Task item:
Which lines of the records below contain the word "Mirador"? Copy each of them out.

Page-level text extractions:
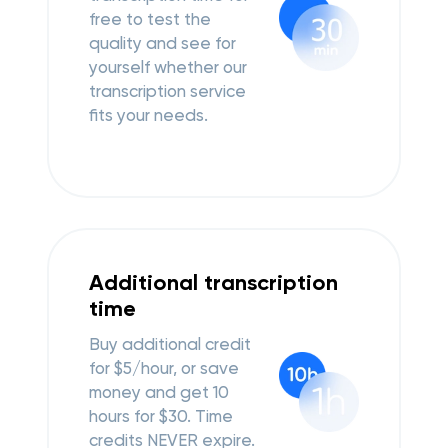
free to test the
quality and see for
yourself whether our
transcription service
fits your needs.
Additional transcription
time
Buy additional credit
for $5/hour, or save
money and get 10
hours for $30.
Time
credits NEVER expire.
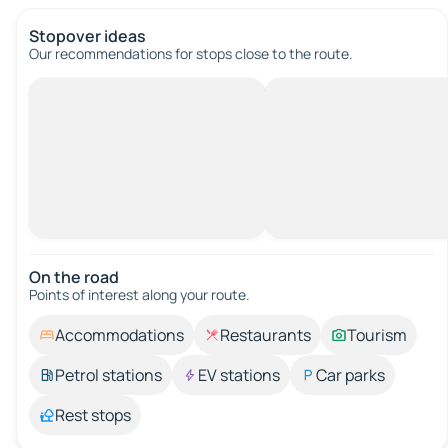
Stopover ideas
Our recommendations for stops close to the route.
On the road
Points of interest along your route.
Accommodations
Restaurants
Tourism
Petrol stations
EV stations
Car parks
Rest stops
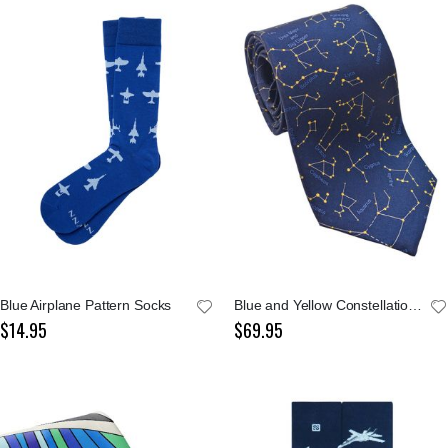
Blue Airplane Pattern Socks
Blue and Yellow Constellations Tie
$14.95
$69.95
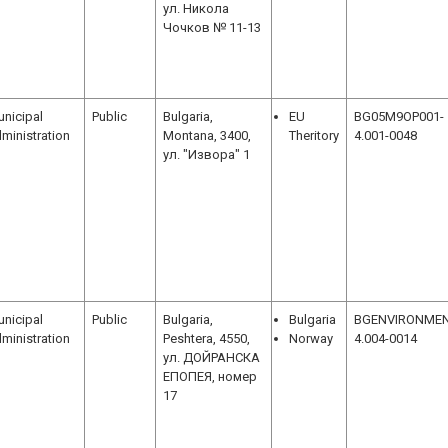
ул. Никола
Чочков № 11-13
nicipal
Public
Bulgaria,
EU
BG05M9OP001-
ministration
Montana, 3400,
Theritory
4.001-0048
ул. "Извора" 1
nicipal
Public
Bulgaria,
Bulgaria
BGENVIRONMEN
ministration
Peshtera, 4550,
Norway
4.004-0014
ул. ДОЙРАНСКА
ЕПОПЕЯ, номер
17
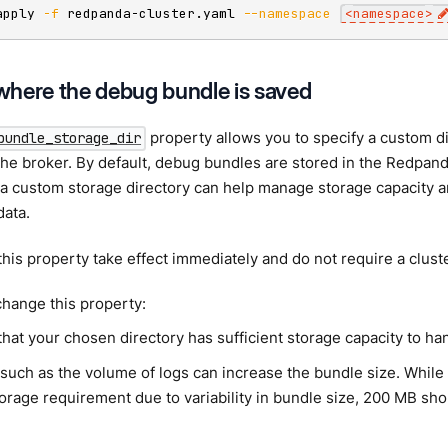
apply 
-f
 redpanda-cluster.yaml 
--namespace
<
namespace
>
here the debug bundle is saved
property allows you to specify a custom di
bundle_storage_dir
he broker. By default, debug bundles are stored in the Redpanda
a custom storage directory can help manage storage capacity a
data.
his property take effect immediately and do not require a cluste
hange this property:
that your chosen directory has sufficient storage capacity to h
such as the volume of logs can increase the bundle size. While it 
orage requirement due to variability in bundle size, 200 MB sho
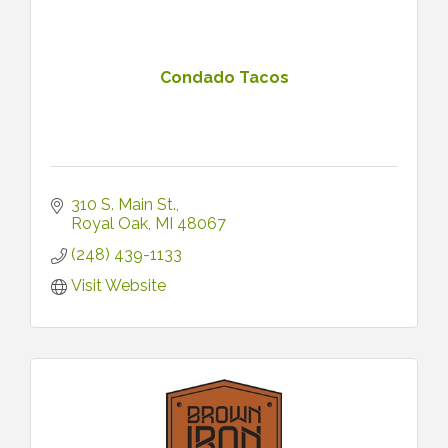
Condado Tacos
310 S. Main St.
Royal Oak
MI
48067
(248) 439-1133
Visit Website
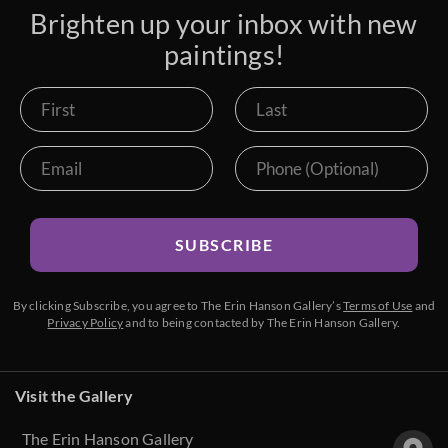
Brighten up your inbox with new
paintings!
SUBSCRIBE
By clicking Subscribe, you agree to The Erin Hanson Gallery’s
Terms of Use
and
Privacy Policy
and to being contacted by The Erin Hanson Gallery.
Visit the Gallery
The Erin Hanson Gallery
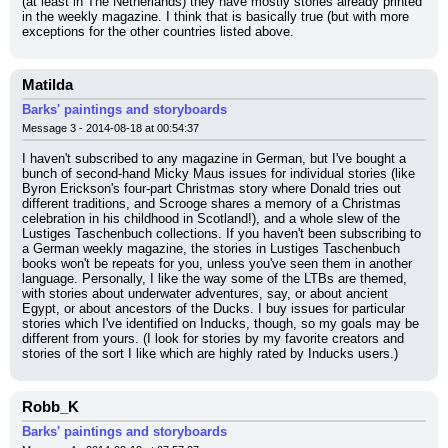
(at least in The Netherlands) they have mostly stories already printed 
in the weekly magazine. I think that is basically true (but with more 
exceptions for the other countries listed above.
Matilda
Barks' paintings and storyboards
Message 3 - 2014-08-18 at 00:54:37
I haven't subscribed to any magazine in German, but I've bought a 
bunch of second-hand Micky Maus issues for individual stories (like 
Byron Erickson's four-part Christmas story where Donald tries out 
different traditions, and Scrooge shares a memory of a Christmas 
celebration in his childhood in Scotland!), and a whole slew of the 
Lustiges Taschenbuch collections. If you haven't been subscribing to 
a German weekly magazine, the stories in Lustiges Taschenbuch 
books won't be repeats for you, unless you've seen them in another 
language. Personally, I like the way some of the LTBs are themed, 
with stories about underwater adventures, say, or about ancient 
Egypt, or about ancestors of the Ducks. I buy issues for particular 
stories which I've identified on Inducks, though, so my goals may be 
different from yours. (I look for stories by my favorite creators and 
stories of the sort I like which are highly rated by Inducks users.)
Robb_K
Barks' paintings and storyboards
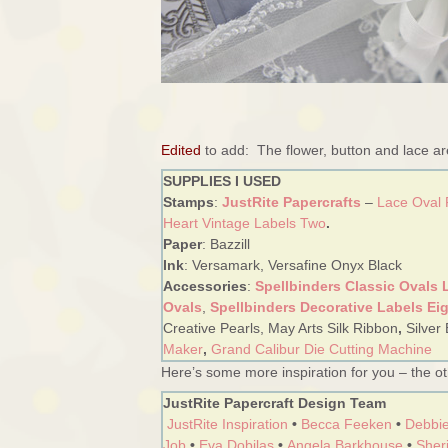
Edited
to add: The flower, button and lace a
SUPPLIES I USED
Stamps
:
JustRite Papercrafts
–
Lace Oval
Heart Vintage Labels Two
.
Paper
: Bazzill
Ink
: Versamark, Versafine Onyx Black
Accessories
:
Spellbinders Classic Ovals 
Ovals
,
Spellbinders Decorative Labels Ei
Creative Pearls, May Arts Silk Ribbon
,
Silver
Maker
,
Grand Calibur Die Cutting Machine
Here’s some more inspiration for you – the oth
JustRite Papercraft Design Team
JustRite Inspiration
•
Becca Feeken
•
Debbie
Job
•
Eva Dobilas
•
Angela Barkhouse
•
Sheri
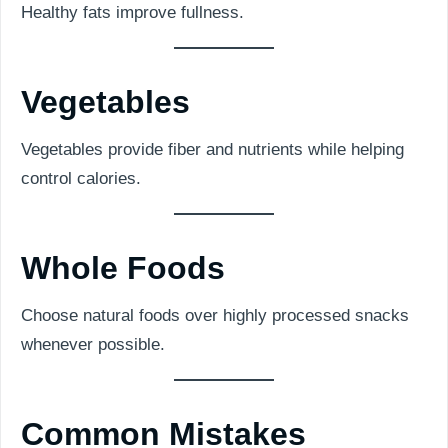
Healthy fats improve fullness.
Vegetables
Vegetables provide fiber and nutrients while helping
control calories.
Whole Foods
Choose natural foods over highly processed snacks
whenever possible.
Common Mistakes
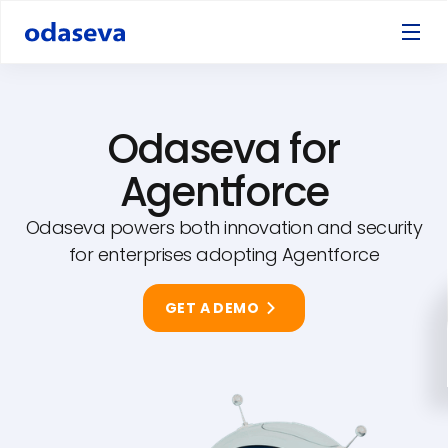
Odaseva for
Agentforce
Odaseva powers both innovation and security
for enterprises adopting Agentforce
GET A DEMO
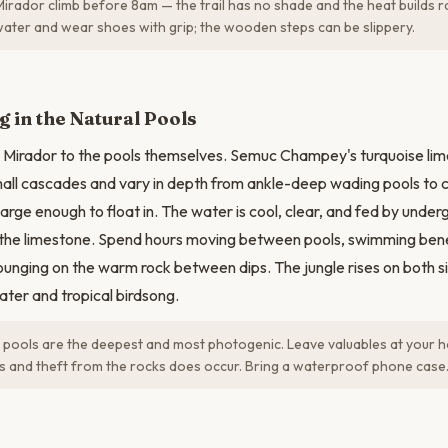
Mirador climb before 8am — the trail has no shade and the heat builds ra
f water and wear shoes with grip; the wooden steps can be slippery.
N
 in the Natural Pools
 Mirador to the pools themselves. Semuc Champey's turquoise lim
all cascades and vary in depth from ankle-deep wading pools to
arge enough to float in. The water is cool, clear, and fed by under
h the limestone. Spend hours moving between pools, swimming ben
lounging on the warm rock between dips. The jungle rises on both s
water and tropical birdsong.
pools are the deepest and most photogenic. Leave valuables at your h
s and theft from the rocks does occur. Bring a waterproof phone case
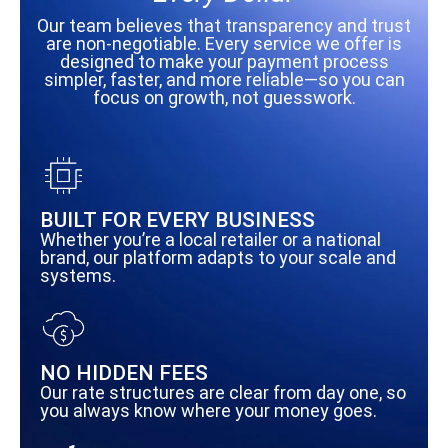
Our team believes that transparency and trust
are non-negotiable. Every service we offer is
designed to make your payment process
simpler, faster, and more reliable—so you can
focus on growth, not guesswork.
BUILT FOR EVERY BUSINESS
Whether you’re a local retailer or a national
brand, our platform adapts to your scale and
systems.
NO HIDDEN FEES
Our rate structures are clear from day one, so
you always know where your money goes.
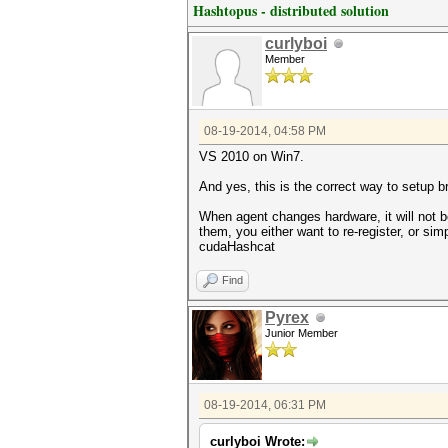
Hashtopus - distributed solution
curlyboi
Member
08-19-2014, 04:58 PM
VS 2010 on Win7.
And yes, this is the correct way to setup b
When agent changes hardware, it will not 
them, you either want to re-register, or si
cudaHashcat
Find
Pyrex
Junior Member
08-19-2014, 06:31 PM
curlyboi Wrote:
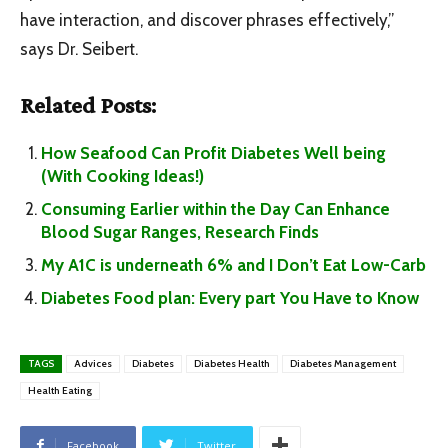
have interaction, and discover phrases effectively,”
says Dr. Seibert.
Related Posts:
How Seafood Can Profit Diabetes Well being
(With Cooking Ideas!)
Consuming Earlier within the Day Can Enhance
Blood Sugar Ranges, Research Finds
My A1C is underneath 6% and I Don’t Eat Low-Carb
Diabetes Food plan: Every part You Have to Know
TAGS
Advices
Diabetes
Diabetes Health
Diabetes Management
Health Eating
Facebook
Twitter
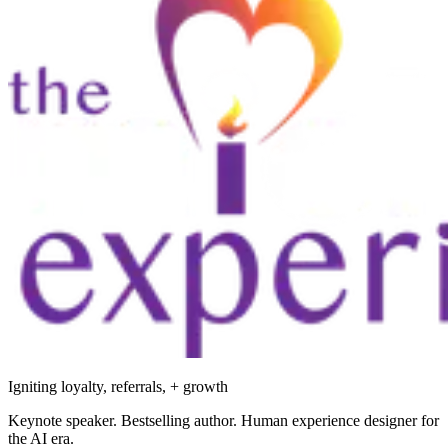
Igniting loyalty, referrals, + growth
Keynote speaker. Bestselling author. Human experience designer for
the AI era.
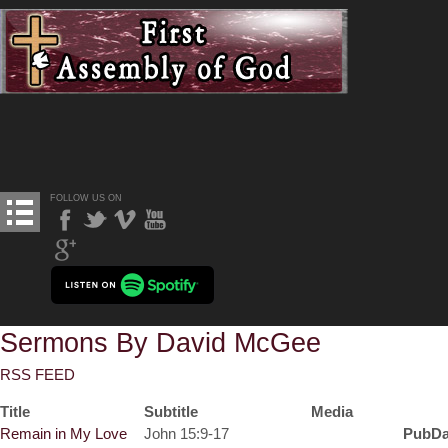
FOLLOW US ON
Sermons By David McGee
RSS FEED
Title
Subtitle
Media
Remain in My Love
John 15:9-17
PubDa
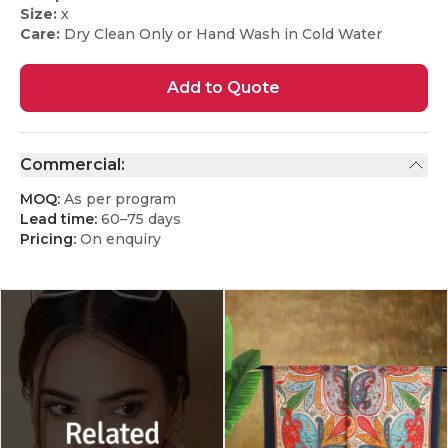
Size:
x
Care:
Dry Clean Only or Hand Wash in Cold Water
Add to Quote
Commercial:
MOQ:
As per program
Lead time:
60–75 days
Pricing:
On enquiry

Response area:
Mirador climb before 8am — the trail has no shade and the heat builds ra
 Mirador to the pools themselves. Semuc Champey's turquoise lim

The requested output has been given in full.